Cashing Out in Pyongyang: The Elaborate Web of North Korea’s State-Sponsored Crypto Thefts

After a significant hack, there’s a certain silence around the offices of cryptocurrency exchanges. Engineers are staring at wallet addresses they no longer control, and while phones continue to ring and Slack channels continue to light up, a sense of delayed grief permeates the room. That silence had become the norm by February of last year, when Bybit lost $1.5 billion in one afternoon. The money was gone before most of the staff finished their coffee.

Although the scope of the North Korean operation is truly astounding, it is not the only thing that makes it so unsettling. It’s the endurance. Hackers from Pyongyang do not destroy Windows. They are employed. They spend months writing code with their future victims, sometimes participating in video calls while posing as someone else, and sometimes even meeting in person. In one instance from earlier this year, agents stole about $280 million from the derivatives platform Drift by pretending to be traders for six months. To appear authentic, they had deposited their own funds. When the exploit appeared, all it took was opening one repository file.

It’s difficult to ignore the almost theatrical quality of this. the months-long performance of normalcy in order for the last move to be a whisper rather than a crash.

The figures themselves continue to rise.

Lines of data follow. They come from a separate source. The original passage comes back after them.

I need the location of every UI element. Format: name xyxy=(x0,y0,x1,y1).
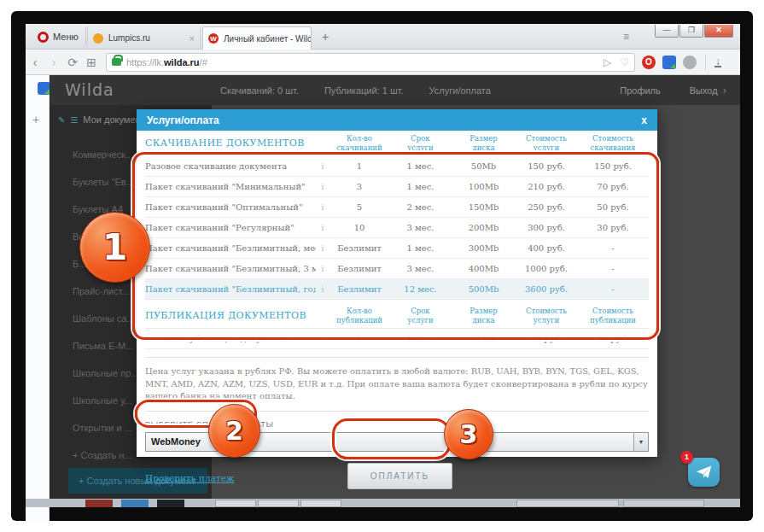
wilda-logo[interactable]: Wilda xyxy=(65,80,114,99)
column-header: Кол-воскачиваний xyxy=(330,134,389,152)
opera-logo-icon xyxy=(38,32,49,43)
selected-payment-method: WebMoney xyxy=(151,436,201,447)
extension-blue-icon[interactable] xyxy=(662,56,676,69)
annotation-step-1: 1 xyxy=(79,212,150,283)
address-bar: ‹ › ⟳ ⊞ https://lk.wilda.ru/# ▷ ♡ O ↓ xyxy=(26,50,740,75)
taskbar-sliver xyxy=(26,499,740,507)
url-domain: wilda.ru xyxy=(164,57,200,67)
speed-dial-icon[interactable]: ⊞ xyxy=(82,56,101,69)
taskbar-sliver-segment xyxy=(121,500,149,507)
menu-label: Меню xyxy=(53,32,79,42)
taskbar-sliver-segment xyxy=(258,500,299,507)
column-header: Стоимостьскачивания xyxy=(577,134,649,152)
column-header: Размердиска xyxy=(452,134,516,152)
column-header: Срокуслуги xyxy=(389,134,452,152)
tab-strip: Меню Lumpics.ru × W Личный кабинет - Wil… xyxy=(26,24,740,50)
payment-actions: Проверить платеж ОПЛАТИТЬ xyxy=(145,461,649,495)
tab-title: Lumpics.ru xyxy=(108,33,150,43)
annotation-rect-table xyxy=(132,152,659,340)
forward-icon[interactable]: › xyxy=(44,56,63,69)
tab-title: Личный кабинет - Wilda xyxy=(224,34,312,44)
opera-menu-button[interactable]: Меню xyxy=(31,27,86,46)
wilda-favicon: W xyxy=(208,33,219,44)
modal-close-icon[interactable]: x xyxy=(641,114,647,126)
window-controls: — ❐ ✕ xyxy=(655,25,733,38)
pencil-icon: ✎ xyxy=(58,115,65,125)
maximize-button[interactable]: ❐ xyxy=(679,25,703,38)
nav-item[interactable]: Скачиваний: 0 шт. xyxy=(220,85,299,96)
new-tab-button[interactable]: + xyxy=(318,30,333,44)
pay-button[interactable]: ОПЛАТИТЬ xyxy=(347,463,452,489)
taskbar-sliver-segment xyxy=(157,500,184,507)
list-icon: ☰ xyxy=(70,115,78,125)
nav-item[interactable]: Услуги/оплата xyxy=(429,85,491,96)
check-payment-link[interactable]: Проверить платеж xyxy=(145,473,235,483)
close-tab-icon[interactable]: × xyxy=(190,33,195,44)
chevron-right-icon: › xyxy=(723,84,726,96)
url-scheme: https:// xyxy=(126,57,155,67)
toolbar-separator xyxy=(705,55,706,70)
url-path: /# xyxy=(200,57,207,67)
dropdown-arrow-icon[interactable]: ▼ xyxy=(633,433,648,451)
taskbar-sliver-segment xyxy=(85,500,113,507)
column-header: Стоимостьуслуги xyxy=(516,134,577,152)
telegram-chat-button[interactable] xyxy=(688,458,720,487)
extension-gray-icon[interactable] xyxy=(683,56,697,69)
tab-lumpics[interactable]: Lumpics.ru × xyxy=(87,26,201,50)
profile-link[interactable]: Профиль xyxy=(620,85,661,96)
sidebar-add-icon[interactable]: + xyxy=(32,113,39,126)
site-nav: Скачиваний: 0 шт.Публикаций: 1 шт.Услуги… xyxy=(220,75,491,105)
lumpics-favicon xyxy=(93,33,103,44)
opera-sidebar: + xyxy=(26,75,50,523)
reload-icon[interactable]: ⟳ xyxy=(63,56,82,69)
share-icon[interactable]: ▷ xyxy=(604,56,611,68)
secure-lock-icon[interactable] xyxy=(112,58,121,66)
taskbar-sliver-segment xyxy=(215,500,256,507)
site-header: Wilda Скачиваний: 0 шт.Публикаций: 1 шт.… xyxy=(50,75,740,105)
telegram-icon xyxy=(697,465,712,479)
minimize-button[interactable]: — xyxy=(655,25,679,38)
screenshot-stage: Меню Lumpics.ru × W Личный кабинет - Wil… xyxy=(0,0,764,532)
logout-link[interactable]: Выход› xyxy=(690,84,726,96)
bookmark-heart-icon[interactable]: ♡ xyxy=(620,56,629,68)
section-title: СКАЧИВАНИЕ ДОКУМЕНТОВ xyxy=(145,137,316,149)
modal-titlebar: Услуги/оплата x xyxy=(137,109,657,131)
site-nav-right: Профиль Выход› xyxy=(620,75,726,105)
close-window-button[interactable]: ✕ xyxy=(704,25,733,38)
tab-menu-icon[interactable]: ≡ xyxy=(623,31,629,43)
download-icon[interactable]: ↓ xyxy=(714,57,721,67)
url-field[interactable]: https://lk.wilda.ru/# ▷ ♡ xyxy=(106,53,635,72)
url-subdomain: lk. xyxy=(155,57,164,67)
chat-notification-badge: 1 xyxy=(680,451,693,464)
taskbar-sliver-segment xyxy=(623,500,704,507)
annotation-rect-pay-button xyxy=(332,418,451,459)
nav-item[interactable]: Публикаций: 1 шт. xyxy=(324,85,404,96)
currency-note: Цена услуг указана в рублях РФ. Вы может… xyxy=(145,357,649,403)
annotation-step-3: 3 xyxy=(444,409,493,459)
tab-wilda-active[interactable]: W Личный кабинет - Wilda × xyxy=(202,26,312,50)
sidebar-extension-icon[interactable] xyxy=(38,82,50,95)
url-field-actions: ▷ ♡ xyxy=(604,56,629,68)
taskbar-sliver-segment xyxy=(516,500,619,507)
taskbar-sliver-segment xyxy=(300,500,341,507)
extension-red-icon[interactable]: O xyxy=(642,56,656,69)
modal-title: Услуги/оплата xyxy=(147,114,219,126)
back-icon[interactable]: ‹ xyxy=(26,56,44,69)
annotation-step-2: 2 xyxy=(208,404,260,458)
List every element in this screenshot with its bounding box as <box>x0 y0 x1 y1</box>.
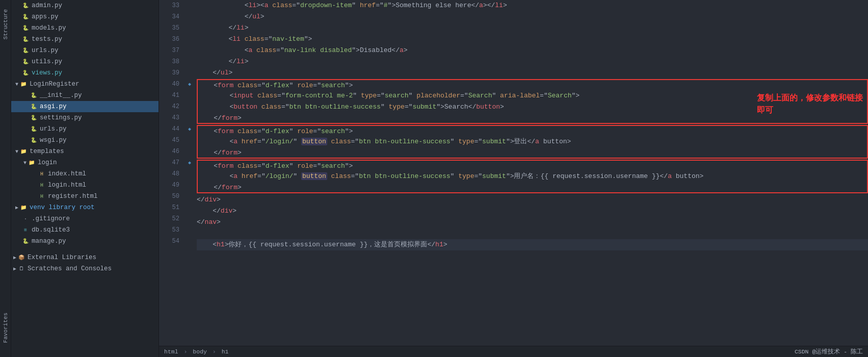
code-line-49: </form> <box>197 182 868 193</box>
gutter-cell <box>185 146 195 157</box>
sidebar-item-index-html[interactable]: H index.html <box>11 168 159 180</box>
structure-tab[interactable]: Structure <box>2 5 10 43</box>
code-line-51: </div> <box>197 206 868 217</box>
sidebar-file-label: login.html <box>48 182 86 189</box>
html-file-icon: H <box>38 192 46 200</box>
sidebar-item-manage-py[interactable]: 🐍 manage.py <box>11 236 159 247</box>
line-num: 46 <box>159 146 179 157</box>
line-num: 45 <box>159 135 179 146</box>
gutter-cell <box>185 101 195 112</box>
python-file-icon: 🐍 <box>30 114 38 122</box>
code-line-53 <box>197 228 868 239</box>
line-num: 35 <box>159 22 179 34</box>
sidebar-section-label: Scratches and Consoles <box>28 265 112 272</box>
line-num: 52 <box>159 213 179 224</box>
sidebar-item-db-sqlite3[interactable]: ≡ db.sqlite3 <box>11 224 159 236</box>
sidebar-file-label: apps.py <box>32 13 59 20</box>
line-num: 39 <box>159 67 179 79</box>
status-bar-right: CSDN @运维技术 - 陈工 <box>795 348 863 355</box>
gutter-cell <box>185 191 195 202</box>
line-num: 40 <box>159 79 179 90</box>
sidebar-item-register-html[interactable]: H register.html <box>11 191 159 202</box>
sidebar-folder-label: venv library root <box>30 204 95 211</box>
line-num: 42 <box>159 101 179 112</box>
gutter-cell <box>185 224 195 236</box>
python-file-icon: 🐍 <box>21 69 30 77</box>
code-line-44: <form class="d-flex" role="search"> <box>197 125 868 136</box>
breadcrumb-item: h1 <box>222 348 229 355</box>
python-file-icon: 🐍 <box>21 13 30 21</box>
breadcrumb-separator: › <box>213 348 216 355</box>
sidebar-item-external-libraries[interactable]: ▶ 📦 External Libraries <box>11 252 159 263</box>
sidebar-item-views-py[interactable]: 🐍 views.py <box>11 67 159 79</box>
expand-arrow-icon: ▶ <box>15 205 18 211</box>
code-line-50: </div> <box>197 194 868 206</box>
gutter-cell <box>185 67 195 79</box>
sidebar-file-label: utils.py <box>32 58 62 65</box>
sidebar-file-label: settings.py <box>40 114 82 121</box>
line-num: 34 <box>159 11 179 22</box>
sidebar-item-settings-py[interactable]: 🐍 settings.py <box>11 112 159 123</box>
sidebar-file-label: models.py <box>32 24 66 32</box>
line-num: 49 <box>159 180 179 191</box>
sidebar-file-label: urls.py <box>32 47 59 54</box>
sidebar-item-apps-py[interactable]: 🐍 apps.py <box>11 11 159 22</box>
sidebar-item-gitignore[interactable]: · .gitignore <box>11 213 159 224</box>
code-line-43: </form> <box>197 113 868 124</box>
html-file-icon: H <box>38 170 46 178</box>
python-file-icon: 🐍 <box>21 35 30 43</box>
line-num: 33 <box>159 0 179 11</box>
gutter-cell <box>185 0 195 11</box>
sidebar-item-login-html[interactable]: H login.html <box>11 180 159 191</box>
favorites-tab[interactable]: Favorites <box>2 309 10 347</box>
folder-icon: 📁 <box>19 80 28 88</box>
sidebar-item-loginregister[interactable]: ▼ 📁 LoginRegister <box>11 79 159 90</box>
sidebar-item-init-py[interactable]: 🐍 __init__.py <box>11 90 159 101</box>
editor-gutter: ◆ ◆ ◆ <box>185 0 195 346</box>
folder-icon: 📁 <box>19 147 28 156</box>
code-content-area[interactable]: <li><a class="dropdown-item" href="#">So… <box>195 0 868 346</box>
file-icon: · <box>21 215 30 223</box>
db-file-icon: ≡ <box>21 226 30 234</box>
gutter-cell <box>185 135 195 146</box>
left-panel-tabs: Structure Favorites <box>0 0 11 357</box>
gutter-cell <box>185 180 195 191</box>
code-line-47: <form class="d-flex" role="search"> <box>197 160 868 171</box>
code-line-48: <a href="/login/" button class="btn btn-… <box>197 171 868 182</box>
sidebar-file-label: .gitignore <box>32 215 70 222</box>
editor-area: 33 34 35 36 37 38 39 40 41 42 43 44 45 4… <box>159 0 868 357</box>
code-editor[interactable]: 33 34 35 36 37 38 39 40 41 42 43 44 45 4… <box>159 0 868 346</box>
sidebar-folder-label: LoginRegister <box>30 81 80 88</box>
sidebar-item-templates[interactable]: ▼ 📁 templates <box>11 146 159 157</box>
sidebar-file-label: tests.py <box>32 36 62 43</box>
gutter-cell <box>185 168 195 180</box>
python-file-icon: 🐍 <box>30 136 38 144</box>
sidebar-folder-label: login <box>38 159 57 166</box>
breadcrumb: html › body › h1 <box>164 348 228 355</box>
sidebar-item-scratches[interactable]: ▶ 🗒 Scratches and Consoles <box>11 263 159 274</box>
expand-arrow-icon: ▼ <box>15 149 18 155</box>
line-num: 36 <box>159 34 179 45</box>
code-line-54: <h1>你好，{{ request.session.username }}，这是… <box>197 239 868 250</box>
sidebar-item-models-py[interactable]: 🐍 models.py <box>11 22 159 34</box>
line-num: 50 <box>159 191 179 202</box>
gutter-cell: ◆ <box>185 123 195 135</box>
sidebar-item-asgi-py[interactable]: 🐍 asgi.py <box>11 101 159 112</box>
sidebar-item-tests-py[interactable]: 🐍 tests.py <box>11 34 159 45</box>
code-line-36: <li class="nav-item"> <box>197 34 868 45</box>
line-num: 53 <box>159 224 179 236</box>
code-line-46: </form> <box>197 147 868 159</box>
python-file-icon: 🐍 <box>21 46 30 55</box>
gutter-cell <box>185 56 195 67</box>
sidebar-folder-label: templates <box>30 148 64 155</box>
sidebar-item-wsgi-py[interactable]: 🐍 wsgi.py <box>11 135 159 146</box>
sidebar-item-urls-py[interactable]: 🐍 urls.py <box>11 45 159 56</box>
sidebar-item-utils-py[interactable]: 🐍 utils.py <box>11 56 159 67</box>
sidebar-item-urls2-py[interactable]: 🐍 urls.py <box>11 123 159 135</box>
scratch-icon: 🗒 <box>17 265 25 273</box>
sidebar-item-login-folder[interactable]: ▼ 📁 login <box>11 157 159 168</box>
sidebar-item-admin-py[interactable]: 🐍 admin.py <box>11 0 159 11</box>
expand-arrow-icon: ▶ <box>13 254 16 261</box>
sidebar-item-venv[interactable]: ▶ 📁 venv library root <box>11 202 159 213</box>
line-num: 44 <box>159 123 179 135</box>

According to Chainalysis, hackers connected to the DPRK stole at least $2.02 billion in cryptocurrency in 2025, a 51% increase over the previous year and a total of about $6.75 billion. That amount now represents 76% of all money taken from cryptocurrency services in the previous year; this concentration would be unthinkable in practically any other type of criminal activity. According to investigators at companies like TRM Labs, North Korea has successfully industrialized the practice, viewing cryptocurrency theft as a reliable source of state income rather than a series of opportunistic raids.

The more difficult and likely more fascinating issue is cashing out. It is a technical exercise to steal the coins. It is quite another to turn them into something that can pay engineers in Pyongyang or purchase parts for centrifuges. A unique look at the choreography was provided by the 2020 case of Tian Yinyin and Li Jiadong, two Chinese nationals accused by the US Department of Justice. The money went through what investigators refer to as “peel chains,” which are lengthy sequences of transfers in which tiny fractions are shaved off and sent to new addresses, sometimes hundreds of times, until tracing becomes difficult work, after hackers stole about $250 million from a South Korean exchange in late 2018. By the time anything reached Tian and Li, the trail looked like sand running through a sieve.

There hasn’t been much change to that fundamental structure. Sophistication is what has evolved. Researchers now describe a 45-day laundering cycle that is more akin to a logistics operation than an evasive scramble. This cycle includes Chinese-language OTC desks, cross-chain bridges, and layered mixing protocols. Reading these reports gives the impression that the attackers are more knowledgeable about the cleanup process than the majority of those fighting it.

It remains to be seen if anything genuinely slows this down. Sanctions fall on specific people, sometimes on a group of wallets, and the task goes on. These kinds of cyber operations now fund about half of North Korea’s missile program, according to CIA estimates. It’s not a side gig. It’s a budget line.

The patience of a regime that has learned to wait is more impressive than the technical brilliance, even though it has been present over the past few years. I pretended to be a trader for six months. hundreds of transactions that are automated. The slow, methodical grind of a nation with few options and little to lose. Whether the rest of the world has caught up or will ever truly catch up is still up in the air.